- [Exercise details]: With the pictures removed, please write out every line below exactly as given.

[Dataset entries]
---
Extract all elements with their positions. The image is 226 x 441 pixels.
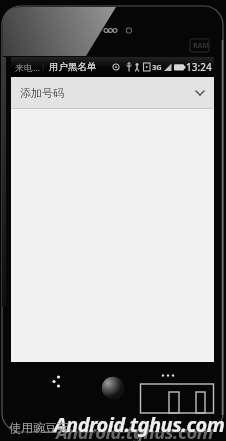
staticText: 3G — [152, 62, 162, 72]
button[interactable]: 添加号码 — [11, 77, 214, 108]
staticText: Android.tghus.com — [56, 419, 213, 441]
staticText: 〉 — [41, 62, 49, 72]
staticText: 13:24 — [186, 60, 212, 74]
staticText: 使用豌豆荚 — [9, 420, 69, 435]
staticText: 添加号码 — [20, 86, 64, 100]
staticText: 用户黑名单 — [49, 61, 97, 73]
staticText: RAM — [193, 41, 210, 51]
staticText: 来电… — [15, 61, 41, 73]
staticText: Android.tghus.com — [54, 411, 225, 438]
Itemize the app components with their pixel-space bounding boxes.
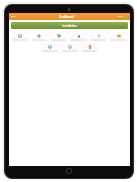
---
- [Result of this exercise]:
Extract all elements with their positions. The image is 226 x 441 pixels.
staticText: 3G — [152, 62, 162, 72]
button[interactable]: 添加号码 — [11, 77, 214, 108]
staticText: Android.tghus.com — [56, 419, 213, 441]
staticText: 〉 — [41, 62, 49, 72]
staticText: 13:24 — [186, 60, 212, 74]
staticText: 使用豌豆荚 — [9, 420, 69, 435]
staticText: 添加号码 — [20, 86, 64, 100]
staticText: 用户黑名单 — [49, 61, 97, 73]
staticText: RAM — [193, 41, 210, 51]
staticText: 来电… — [15, 61, 41, 73]
staticText: Android.tghus.com — [54, 411, 225, 438]
Itemize the app components with their pixel-space bounding boxes.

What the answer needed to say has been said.